Statistical Analyses
Single marker association testing of the variants in the targeted regions was performed in PLINK50 (v1.9), using a χ2 allelic test to compare allele frequencies of rare variants (MAF < 1%) between patients and controls, and a logistic regression model for common variants (MAF ≥ 1%) to investigate the additive effect of the minor allele on Alzheimer’s disease status, adjusted by sex and age at onset (for patients) or age at inclusion (for control individuals) covariates. Odds ratios are reported for the minor allele with 95% confidence intervals (CI). Statistical significance thresholds are adjusted for multiple testing by Bonferroni-correction.
For gene-based rare variant (MAF < 1%) association analysis, the rare variants were classified into two groups based on their predicted functional consequences on the canonical transcripts of the genes as protein-altering (i.e. missense, nonsense, frameshift, and splice site disrupting) and predicted LoF (i.e. nonsense, frameshift, and splice site disrupting) variants and collapsed per gene. Gene-based optimized sequence kernel association test (SKAT-O)51 was used (“SKATBinary” function with ‘method = “SKATO”’ option, available in R package SKAT v1.3.2.1) to assess the combined effect of these rare variants on Alzheimer’s disease.

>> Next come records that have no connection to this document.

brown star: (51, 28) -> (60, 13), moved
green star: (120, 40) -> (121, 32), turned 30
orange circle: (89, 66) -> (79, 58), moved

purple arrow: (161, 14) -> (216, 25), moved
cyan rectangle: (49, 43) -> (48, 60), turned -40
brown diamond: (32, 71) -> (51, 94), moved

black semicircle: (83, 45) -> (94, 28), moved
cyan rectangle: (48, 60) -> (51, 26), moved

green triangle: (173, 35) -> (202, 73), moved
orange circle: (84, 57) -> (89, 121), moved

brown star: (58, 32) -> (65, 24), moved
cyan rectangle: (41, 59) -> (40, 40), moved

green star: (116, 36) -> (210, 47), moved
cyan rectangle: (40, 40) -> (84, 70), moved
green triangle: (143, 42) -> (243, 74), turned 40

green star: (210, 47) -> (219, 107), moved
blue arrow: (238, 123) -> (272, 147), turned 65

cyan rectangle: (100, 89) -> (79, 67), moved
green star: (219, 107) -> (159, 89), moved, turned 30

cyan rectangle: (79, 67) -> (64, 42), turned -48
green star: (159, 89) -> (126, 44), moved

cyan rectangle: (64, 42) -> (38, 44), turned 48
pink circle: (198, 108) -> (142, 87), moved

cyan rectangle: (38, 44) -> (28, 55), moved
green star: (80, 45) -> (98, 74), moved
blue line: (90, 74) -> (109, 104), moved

Haplotype Sharing Analysis
A short tandem repeat (STR) panel was designed to investigate the possible haplotypes shared by non-singleton ZCWPW1 predicted LoF mutation carriers. We preselected STRs described in Marshfield catalogue52 based on the following criteria: (i) at least 70% heterozygosity, (ii) proximity to locus of interest up to 5 million base-pairs, (iii) non-overlapping STR with different sizes. Eleven Marshfield STRs following these criteria and spanning 8.9 Mb and 5.33 cM were selected; six upstream STRs: D7S2431, D7S1796, D7S554, D7S651, D7S647, D7S2480, and five downstream STRs: D7S477, D7S666, D7S2448, D7S2504, D7S2494. The primers targeting these STRs were designed to contain HEX or FAM fluorescent labels, and the reactions were run in two-plex format. STR lengths were scored independently and blindly by two investigators using LGV (v3.01) in-house software. A subset of Flanders-Belgian control individuals (n = 172) were also genotyped with the same STR panel to estimate the frequencies of STR lengths in the study population.
Nanopore Sequencing
Single-molecule long-read gDNA sequencing was performed on a MinION platform (Oxford Nanopore Technologies (ONT), Oxford, UK) to investigate phase information of the risk haplotype with ZCWPW1 predicted LoF mutations. We chose rs34919929 for phasing with predicted LoF variants in the locus as rs34919929 is in linkage disequilibrium with GWAS index SNP rs1476679 (r2=0.98 in European population) and more proximal to ZCWPW1 LoF variants of interest, allowing the design of shorter amplicons. We designed primers (Supplementary Table 1) with ONT adapter using Primer353 (v4.0.1) to generate two amplicons spanning rs34919929 and ZCWPW1 LoF mutations. The first amplicon (∼2.2 Kb) contained sites for rs34919929 and LoF mutation rs774275324. The second amplicon (∼6.5 Kb) contained sites for rs34919929, and LoF mutations rs774275324 and rs1180932049. The long amplicon spanned the short amplicon, however we decided to include both amplicons in the experiment to make use of the relatively better amplification efficacy of the short amplicon. Two amplicons were generated for two rs774275324 carriers that are heterozygous for the risk haplotype, two rs1180932049 carriers that are heterozygous for the risk haplotype and one rs1180932049 carrier that is homozygous for risk haplotype (as positive control). Amplicons generated for another three control samples without LoF mutations and with homozygous reference, heterozygous and homozygous alternative genotypes for rs34919929 variant were included in the experiment as negative controls. All PCR amplifications were performed with 35 cycles using KAPA LongRange HotStart PCR Kit KK3502 (KAPA Biosystems, MA, USA). After the reactions, excess primers and nucleotides were cleaned with ExoSAP-IT (Thermo Fisher).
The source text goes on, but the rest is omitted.